• Problem requirements: Quote the records beneath, complete and exact. Leave out images.

╔══

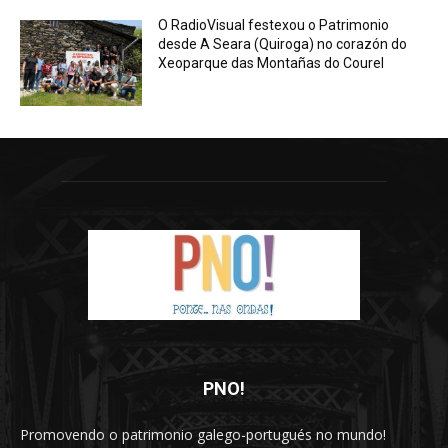
O RadioVisual festexou o Patrimonio
desde A Seara (Quiroga) no corazón do
Xeoparque das Montañas do Courel
PNO!
Promovendo o patrimonio galego-portugués no mundo!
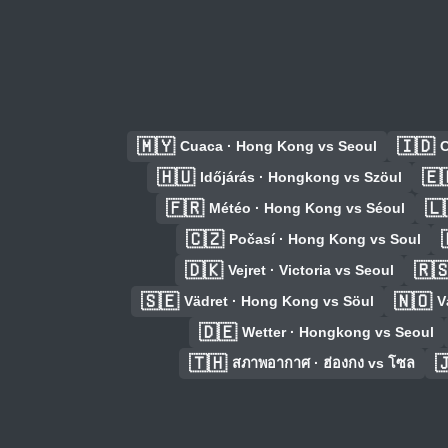
🇲🇾
🇮🇩
Cuaca · Hong Kong vs Seoul
C
🇭🇺
🇪
Időjárás · Hongkong vs Szöul
🇫🇷
🇱
Météo · Hong Kong vs Séoul
🇨🇿
Počasí · Hong Kong vs Soul
🇩🇰
🇷
Vejret · Victoria vs Seoul
🇸🇪
🇳🇴
Vädret · Hong Kong vs Söul
V
🇩🇪
Wetter · Hongkong vs Seoul
🇹🇭

สภาพอากาศ · ฮ่องกง vs โซล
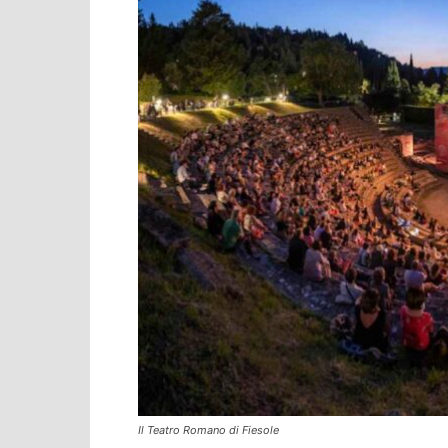
Il Teatro Romano di Fiesole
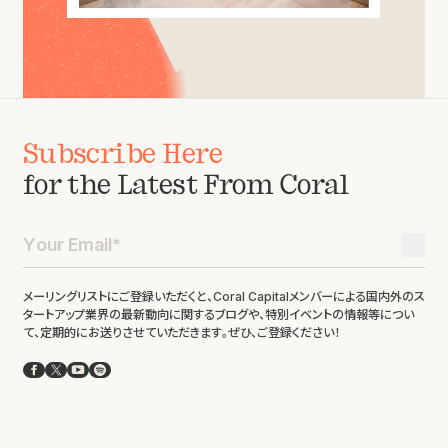
Subscribe Here
for the Latest From Coral
メーリングリストにご登録いただくと、Coral Capitalメンバーによる国内外のス
タートアップ業界の最新動向に関するブログや、特別イベントの情報等につい
て、定期的にお送りさせていただきます。ぜひ、ご登録ください！
Facebook
X
YouTube
Spotify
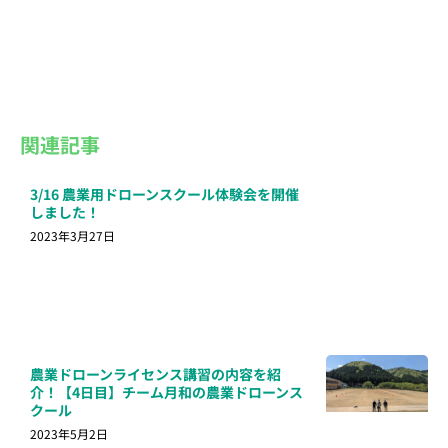
関連記事
3/16 農業用ドローンスクール体験会を開催
しました！
2023年3月27日
農業ドローンライセンス講習の内容を紹
介！【4日目】チーム月和の農業ドローンス
クール
2023年5月2日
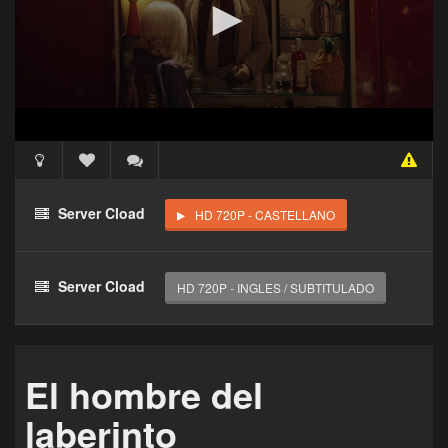
Acceso Requerido
Haz clic 3 veces en el botón para desbloquear este
Server Cload
HD 720P - CASTELLANO
reproductor
Clic 1 - Abrir primer enlace
Server Cload
HD 720P - INGLES / SUBTITULADO
Clics: 0/3
El acceso expira en 1 hora
El hombre del
laberinto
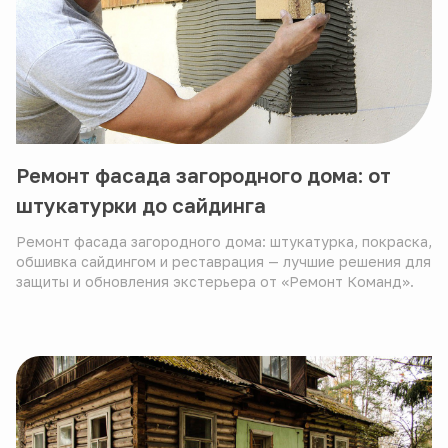
Ремонт фасада загородного дома: от
штукатурки до сайдинга
Ремонт фасада загородного дома: штукатурка, покраска,
обшивка сайдингом и реставрация — лучшие решения для
защиты и обновления экстерьера от «Ремонт Команд».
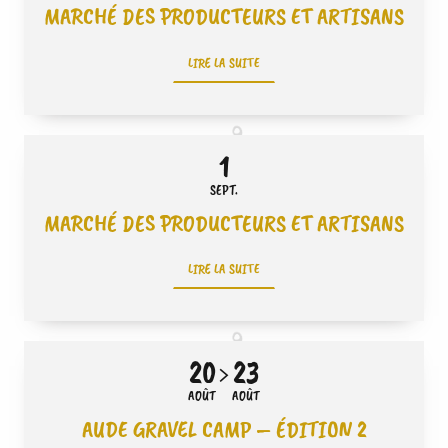
MARCHÉ DES PRODUCTEURS ET ARTISANS
LIRE LA SUITE
1
SEPT.
MARCHÉ DES PRODUCTEURS ET ARTISANS
LIRE LA SUITE
20
23
AOÛT
AOÛT
AUDE GRAVEL CAMP – ÉDITION 2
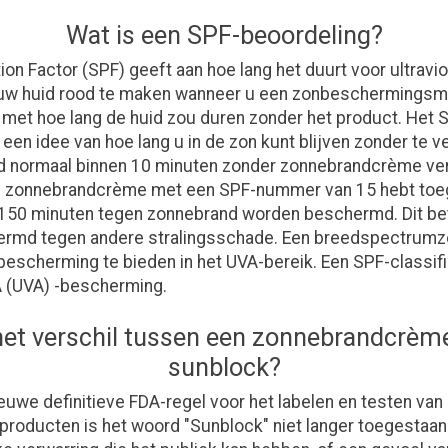
Wat is een SPF-beoordeling?
on Factor (SPF) geeft aan hoe lang het duurt voor ultravio
uw huid rood te maken wanneer u een zonbeschermingsmid
g met hoe lang de huid zou duren zonder het product. He
een idee van hoe lang u in de zon kunt blijven zonder te v
d normaal binnen 10 minuten zonder zonnebrandcrème ver
s zonnebrandcrème met een SPF-nummer van 15 hebt toe
50 minuten tegen zonnebrand worden beschermd. Dit bete
ermd tegen andere stralingsschade. Een breedspectrumz
bescherming te bieden in het UVA-bereik. Een SPF-classif
 A (UVA) -bescherming.
het verschil tussen een zonnebrandcrèm
sunblock?
euwe definitieve FDA-regel voor het labelen en testen van
roducten is het woord "Sunblock" niet langer toegestaan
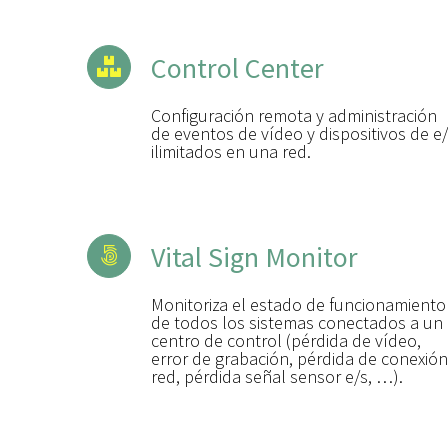
Control Center
Configuración remota y administración
de eventos de vídeo y dispositivos de e
ilimitados en una red.
Vital Sign Monitor
Monitoriza el estado de funcionamiento
de todos los sistemas conectados a un
centro de control (pérdida de vídeo,
error de grabación, pérdida de conexión
red, pérdida señal sensor e/s, …).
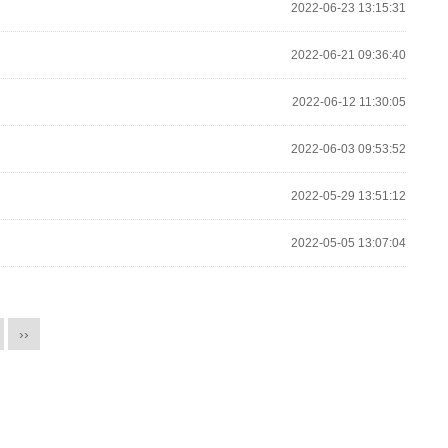
2022-06-23 13:15:31
2022-06-21 09:36:40
2022-06-12 11:30:05
2022-06-03 09:53:52
2022-05-29 13:51:12
2022-05-05 13:07:04
››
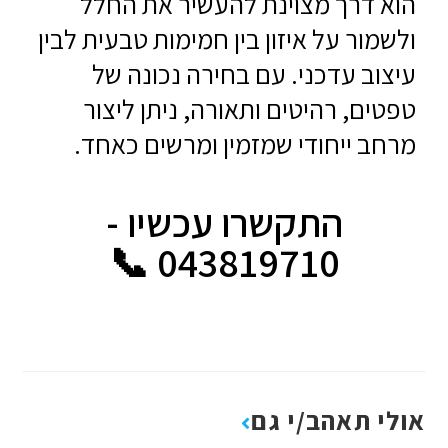
הוא דרך מצוינת להעשיר את החלל
ולשמור על איזון בין חמימות טבעית לבין
עיצוב עדכני. עם בחירה נכונה של
טפטים, רהיטים ותאורה, ניתן ליצור
מרחב ייחודי שמזמין ומרשים כאחד.
התקשרו עכשיו -
043819710 📞
אולי תאהב/י גם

╚══

• Reply:
O RadioVisual festexou o Patrimonio
desde A Seara (Quiroga) no corazón do
Xeoparque das Montañas do Courel
PNO!
Promovendo o patrimonio galego-portugués no mundo!
🇲🇾
🇮🇩
Cuaca · Hong Kong vs Seoul
C
🇭🇺
🇪
Időjárás · Hongkong vs Szöul
🇫🇷
🇱
Météo · Hong Kong vs Séoul
🇨🇿
Počasí · Hong Kong vs Soul
🇩🇰
🇷
Vejret · Victoria vs Seoul
🇸🇪
🇳🇴
Vädret · Hong Kong vs Söul
V
🇩🇪
Wetter · Hongkong vs Seoul
🇹🇭

สภาพอากาศ · ฮ่องกง vs โซล
Il Teatro Romano di Fiesole
Subscribe Here
for the Latest From Coral
メーリングリストにご登録いただくと、Coral Capitalメンバーによる国内外のス
タートアップ業界の最新動向に関するブログや、特別イベントの情報等につい
て、定期的にお送りさせていただきます。ぜひ、ご登録ください！
Facebook
X
YouTube
Spotify
関連記事
3/16 農業用ドローンスクール体験会を開催
しました！
2023年3月27日
農業ドローンライセンス講習の内容を紹
介！【4日目】チーム月和の農業ドローンス
クール
2023年5月2日
Acceso Requerido
Haz clic 3 veces en el botón para desbloquear este
Server Cload
HD 720P - CASTELLANO
reproductor
Clic 1 - Abrir primer enlace
Server Cload
HD 720P - INGLES / SUBTITULADO
Clics: 0/3
El acceso expira en 1 hora
El hombre del
laberinto
Ремонт фасада загородного дома: от
штукатурки до сайдинга
Ремонт фасада загородного дома: штукатурка, покраска,
обшивка сайдингом и реставрация — лучшие решения для
защиты и обновления экстерьера от «Ремонт Команд».
MARCHÉ DES PRODUCTEURS ET ARTISANS
LIRE LA SUITE
1
SEPT.
MARCHÉ DES PRODUCTEURS ET ARTISANS
LIRE LA SUITE
20
23
AOÛT
AOÛT
AUDE GRAVEL CAMP – ÉDITION 2
Wat is een SPF-beoordeling?
on Factor (SPF) geeft aan hoe lang het duurt voor ultravio
uw huid rood te maken wanneer u een zonbeschermingsmid
g met hoe lang de huid zou duren zonder het product. He
een idee van hoe lang u in de zon kunt blijven zonder te v
d normaal binnen 10 minuten zonder zonnebrandcrème ver
s zonnebrandcrème met een SPF-nummer van 15 hebt toe
50 minuten tegen zonnebrand worden beschermd. Dit bete
ermd tegen andere stralingsschade. Een breedspectrumz
bescherming te bieden in het UVA-bereik. Een SPF-classif
 A (UVA) -bescherming.
het verschil tussen een zonnebrandcrèm
sunblock?
euwe definitieve FDA-regel voor het labelen en testen van
roducten is het woord "Sunblock" niet langer toegestaan
Control Center
Configuración remota y administración
de eventos de vídeo y dispositivos de e
ilimitados en una red.
Vital Sign Monitor
Monitoriza el estado de funcionamiento
de todos los sistemas conectados a un
centro de control (pérdida de vídeo,
error de grabación, pérdida de conexión
red, pérdida señal sensor e/s, …).
2022-06-23 13:15:31
2022-06-21 09:36:40
2022-06-12 11:30:05
2022-06-03 09:53:52
2022-05-29 13:51:12
2022-05-05 13:07:04
››
הוא דרך מצוינת להעשיר את החלל
ולשמור על איזון בין חמימות טבעית לבין
עיצוב עדכני. עם בחירה נכונה של
טפטים, רהיטים ותאורה, ניתן ליצור
מרחב ייחודי שמזמין ומרשים כאחד.
התקשרו עכשיו -
043819710 📞
אולי תאהב/י גם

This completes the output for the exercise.